■ About this exercise: When you restate the records, do so word for word and omit any picture they contain.

■ Material shown:
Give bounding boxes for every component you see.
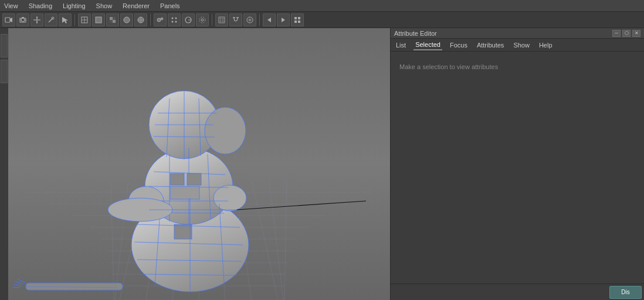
textured-btn[interactable] bbox=[106, 13, 119, 26]
snap-grid-btn[interactable] bbox=[215, 13, 228, 26]
svg-marker-11 bbox=[62, 17, 68, 23]
svg-rect-88 bbox=[170, 186, 199, 199]
attribute-editor-panel: Attribute Editor ─ ⬡ ✕ List Selected Foc… bbox=[390, 28, 644, 300]
attr-hint-text: Make a selection to view attributes bbox=[399, 63, 498, 70]
svg-marker-1 bbox=[10, 18, 12, 22]
transform-btn[interactable] bbox=[30, 13, 43, 26]
svg-point-27 bbox=[175, 17, 177, 19]
svg-point-26 bbox=[172, 17, 174, 19]
separator-1 bbox=[74, 14, 75, 26]
svg-point-29 bbox=[175, 21, 177, 22]
svg-marker-8 bbox=[36, 22, 38, 23]
svg-marker-7 bbox=[36, 16, 38, 18]
svg-rect-47 bbox=[294, 21, 297, 23]
display-btn[interactable]: Dis bbox=[609, 286, 642, 299]
svg-point-76 bbox=[205, 107, 246, 154]
points-btn[interactable] bbox=[168, 13, 181, 26]
attr-menu-list[interactable]: List bbox=[394, 40, 408, 50]
svg-point-20 bbox=[124, 17, 130, 23]
smooth-btn[interactable] bbox=[120, 13, 133, 26]
menu-item-renderer[interactable]: Renderer bbox=[121, 2, 151, 9]
svg-rect-45 bbox=[294, 17, 297, 19]
menu-item-panels[interactable]: Panels bbox=[158, 2, 182, 9]
svg-point-33 bbox=[199, 17, 205, 23]
attr-dock-btn[interactable]: ⬡ bbox=[622, 30, 631, 37]
svg-line-9 bbox=[49, 18, 53, 22]
obj-display-btn[interactable] bbox=[154, 13, 167, 26]
menu-bar: View Shading Lighting Show Renderer Pane… bbox=[0, 0, 644, 12]
attr-title-buttons: ─ ⬡ ✕ bbox=[612, 30, 640, 37]
svg-rect-105 bbox=[26, 283, 123, 290]
separator-4 bbox=[259, 14, 260, 26]
attr-content: Make a selection to view attributes bbox=[391, 52, 644, 284]
circle-btn[interactable] bbox=[182, 13, 195, 26]
separator-3 bbox=[212, 14, 212, 26]
attr-menu-selected[interactable]: Selected bbox=[413, 40, 442, 50]
svg-rect-15 bbox=[96, 17, 101, 23]
separator-2 bbox=[150, 14, 151, 26]
svg-marker-44 bbox=[282, 18, 285, 22]
toolbar bbox=[0, 12, 644, 28]
menu-item-show[interactable]: Show bbox=[94, 2, 114, 9]
attr-bottom-bar: Dis bbox=[391, 284, 644, 300]
attr-editor-title: Attribute Editor bbox=[394, 30, 437, 37]
select-btn[interactable] bbox=[59, 13, 72, 26]
viewport-panel[interactable] bbox=[0, 28, 390, 300]
film-camera-btn[interactable] bbox=[2, 13, 15, 26]
strip-btn-1[interactable] bbox=[1, 34, 8, 57]
svg-rect-4 bbox=[22, 17, 24, 18]
strip-btn-2[interactable] bbox=[1, 60, 8, 83]
list-btn[interactable] bbox=[291, 13, 304, 26]
svg-rect-46 bbox=[298, 17, 300, 19]
wireframe-btn[interactable] bbox=[78, 13, 91, 26]
brush-btn[interactable] bbox=[45, 13, 57, 26]
attr-menu-help[interactable]: Help bbox=[537, 40, 554, 50]
svg-rect-48 bbox=[298, 21, 300, 23]
menu-item-view[interactable]: View bbox=[2, 2, 20, 9]
attr-menu-attributes[interactable]: Attributes bbox=[475, 40, 506, 50]
attr-titlebar: Attribute Editor ─ ⬡ ✕ bbox=[391, 28, 644, 39]
svg-point-28 bbox=[172, 21, 174, 22]
svg-rect-34 bbox=[219, 17, 225, 23]
smooth-wire-btn[interactable] bbox=[134, 13, 147, 26]
menu-item-shading[interactable]: Shading bbox=[27, 2, 54, 9]
magnet-btn[interactable] bbox=[229, 13, 242, 26]
svg-point-2 bbox=[21, 18, 25, 22]
svg-rect-18 bbox=[110, 20, 113, 23]
svg-rect-86 bbox=[170, 173, 184, 185]
camera-btn[interactable] bbox=[16, 13, 29, 26]
svg-point-78 bbox=[213, 185, 246, 211]
main-layout: Attribute Editor ─ ⬡ ✕ List Selected Foc… bbox=[0, 28, 644, 300]
history-back-btn[interactable] bbox=[263, 13, 276, 26]
svg-marker-43 bbox=[267, 18, 271, 22]
svg-rect-0 bbox=[5, 18, 10, 22]
left-strip bbox=[0, 28, 8, 300]
svg-point-25 bbox=[161, 18, 163, 20]
svg-point-24 bbox=[157, 18, 161, 22]
attr-minimize-btn[interactable]: ─ bbox=[612, 30, 621, 37]
attr-menu-show[interactable]: Show bbox=[511, 40, 531, 50]
svg-rect-17 bbox=[113, 17, 116, 20]
attr-menu-focus[interactable]: Focus bbox=[448, 40, 469, 50]
svg-point-42 bbox=[249, 18, 252, 21]
attr-close-btn[interactable]: ✕ bbox=[632, 30, 640, 37]
svg-rect-19 bbox=[113, 20, 116, 23]
viewport-3d[interactable] bbox=[8, 28, 390, 300]
menu-item-lighting[interactable]: Lighting bbox=[61, 2, 87, 9]
shaded-btn[interactable] bbox=[92, 13, 105, 26]
svg-rect-87 bbox=[187, 173, 201, 185]
history-fwd-btn[interactable] bbox=[277, 13, 290, 26]
soft-select-btn[interactable] bbox=[243, 13, 256, 26]
svg-point-32 bbox=[201, 19, 204, 21]
svg-rect-89 bbox=[174, 224, 192, 239]
attr-menu: List Selected Focus Attributes Show Help bbox=[391, 39, 644, 52]
svg-rect-16 bbox=[110, 17, 113, 20]
settings-btn[interactable] bbox=[196, 13, 209, 26]
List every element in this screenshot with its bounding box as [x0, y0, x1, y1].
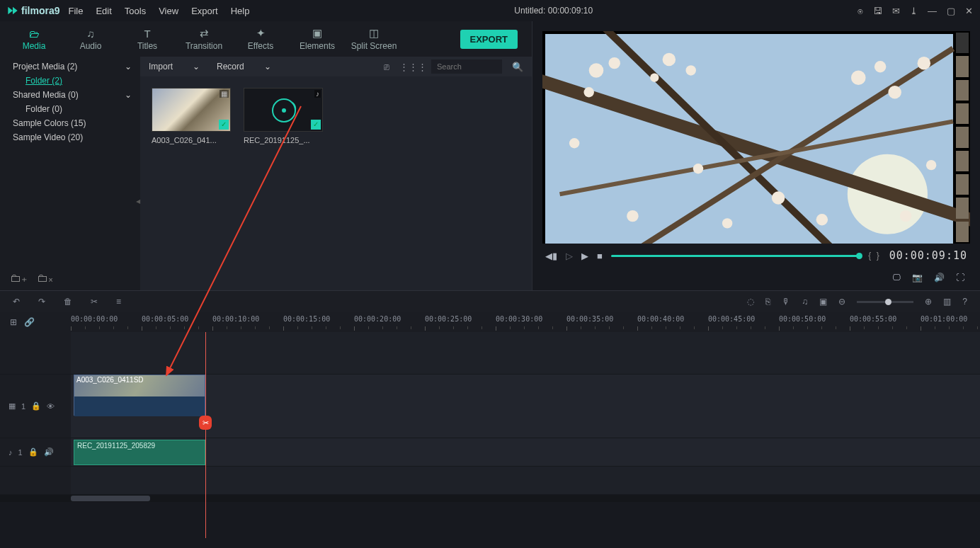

■ Reply to the task:
Give bounding boxes for every component you see.
textured-btn[interactable] bbox=[106, 13, 119, 26]
snap-grid-btn[interactable] bbox=[215, 13, 228, 26]
svg-marker-11 bbox=[62, 17, 68, 23]
svg-rect-88 bbox=[170, 186, 199, 199]
attribute-editor-panel: Attribute Editor ─ ⬡ ✕ List Selected Foc… bbox=[390, 28, 644, 300]
attr-hint-text: Make a selection to view attributes bbox=[399, 63, 498, 70]
svg-marker-1 bbox=[10, 18, 12, 22]
transform-btn[interactable] bbox=[30, 13, 43, 26]
svg-point-27 bbox=[175, 17, 177, 19]
svg-point-26 bbox=[172, 17, 174, 19]
separator-1 bbox=[74, 14, 75, 26]
svg-point-29 bbox=[175, 21, 177, 22]
svg-marker-8 bbox=[36, 22, 38, 23]
svg-marker-7 bbox=[36, 16, 38, 18]
svg-rect-47 bbox=[294, 21, 297, 23]
display-btn[interactable]: Dis bbox=[609, 286, 642, 299]
svg-point-76 bbox=[205, 107, 246, 154]
points-btn[interactable] bbox=[168, 13, 181, 26]
attr-menu-list[interactable]: List bbox=[394, 40, 408, 50]
svg-point-20 bbox=[124, 17, 130, 23]
smooth-btn[interactable] bbox=[120, 13, 133, 26]
menu-item-renderer[interactable]: Renderer bbox=[121, 2, 151, 9]
svg-rect-45 bbox=[294, 17, 297, 19]
menu-item-panels[interactable]: Panels bbox=[158, 2, 182, 9]
svg-point-33 bbox=[199, 17, 205, 23]
attr-dock-btn[interactable]: ⬡ bbox=[622, 30, 631, 37]
svg-line-9 bbox=[49, 18, 53, 22]
obj-display-btn[interactable] bbox=[154, 13, 167, 26]
menu-bar: View Shading Lighting Show Renderer Pane… bbox=[0, 0, 644, 12]
attr-title-buttons: ─ ⬡ ✕ bbox=[612, 30, 640, 37]
svg-rect-105 bbox=[26, 283, 123, 290]
separator-4 bbox=[259, 14, 260, 26]
attr-content: Make a selection to view attributes bbox=[391, 52, 644, 284]
circle-btn[interactable] bbox=[182, 13, 195, 26]
separator-3 bbox=[212, 14, 212, 26]
attr-menu-selected[interactable]: Selected bbox=[413, 40, 442, 50]
svg-rect-15 bbox=[96, 17, 101, 23]
separator-2 bbox=[150, 14, 151, 26]
svg-marker-44 bbox=[282, 18, 285, 22]
toolbar bbox=[0, 12, 644, 28]
menu-item-show[interactable]: Show bbox=[94, 2, 114, 9]
attr-bottom-bar: Dis bbox=[391, 284, 644, 300]
attr-editor-title: Attribute Editor bbox=[394, 30, 437, 37]
select-btn[interactable] bbox=[59, 13, 72, 26]
viewport-panel[interactable] bbox=[0, 28, 390, 300]
film-camera-btn[interactable] bbox=[2, 13, 15, 26]
strip-btn-1[interactable] bbox=[1, 34, 8, 57]
svg-rect-4 bbox=[22, 17, 24, 18]
strip-btn-2[interactable] bbox=[1, 60, 8, 83]
list-btn[interactable] bbox=[291, 13, 304, 26]
svg-rect-46 bbox=[298, 17, 300, 19]
wireframe-btn[interactable] bbox=[78, 13, 91, 26]
brush-btn[interactable] bbox=[45, 13, 57, 26]
attr-menu-help[interactable]: Help bbox=[537, 40, 554, 50]
svg-rect-48 bbox=[298, 21, 300, 23]
menu-item-view[interactable]: View bbox=[2, 2, 20, 9]
attr-menu-attributes[interactable]: Attributes bbox=[475, 40, 506, 50]
attr-titlebar: Attribute Editor ─ ⬡ ✕ bbox=[391, 28, 644, 39]
svg-point-28 bbox=[172, 21, 174, 22]
svg-rect-34 bbox=[219, 17, 225, 23]
smooth-wire-btn[interactable] bbox=[134, 13, 147, 26]
menu-item-shading[interactable]: Shading bbox=[27, 2, 54, 9]
magnet-btn[interactable] bbox=[229, 13, 242, 26]
svg-point-2 bbox=[21, 18, 25, 22]
svg-rect-18 bbox=[110, 20, 113, 23]
svg-rect-86 bbox=[170, 173, 184, 185]
camera-btn[interactable] bbox=[16, 13, 29, 26]
svg-point-78 bbox=[213, 185, 246, 211]
main-layout: Attribute Editor ─ ⬡ ✕ List Selected Foc… bbox=[0, 28, 644, 300]
history-back-btn[interactable] bbox=[263, 13, 276, 26]
svg-marker-43 bbox=[267, 18, 271, 22]
svg-rect-0 bbox=[5, 18, 10, 22]
left-strip bbox=[0, 28, 8, 300]
svg-point-25 bbox=[161, 18, 163, 20]
svg-point-24 bbox=[157, 18, 161, 22]
attr-minimize-btn[interactable]: ─ bbox=[612, 30, 621, 37]
attr-menu-show[interactable]: Show bbox=[511, 40, 531, 50]
svg-rect-17 bbox=[113, 17, 116, 20]
attr-menu-focus[interactable]: Focus bbox=[448, 40, 469, 50]
svg-point-42 bbox=[249, 18, 252, 21]
attr-close-btn[interactable]: ✕ bbox=[632, 30, 640, 37]
svg-rect-19 bbox=[113, 20, 116, 23]
viewport-3d[interactable] bbox=[8, 28, 390, 300]
menu-item-lighting[interactable]: Lighting bbox=[61, 2, 87, 9]
shaded-btn[interactable] bbox=[92, 13, 105, 26]
svg-rect-87 bbox=[187, 173, 201, 185]
history-fwd-btn[interactable] bbox=[277, 13, 290, 26]
soft-select-btn[interactable] bbox=[243, 13, 256, 26]
svg-point-32 bbox=[201, 19, 204, 21]
svg-rect-89 bbox=[174, 224, 192, 239]
attr-menu: List Selected Focus Attributes Show Help bbox=[391, 39, 644, 52]
svg-rect-16 bbox=[110, 17, 113, 20]
settings-btn[interactable] bbox=[196, 13, 209, 26]
List every element in this screenshot with its bounding box as [x0, y0, x1, y1].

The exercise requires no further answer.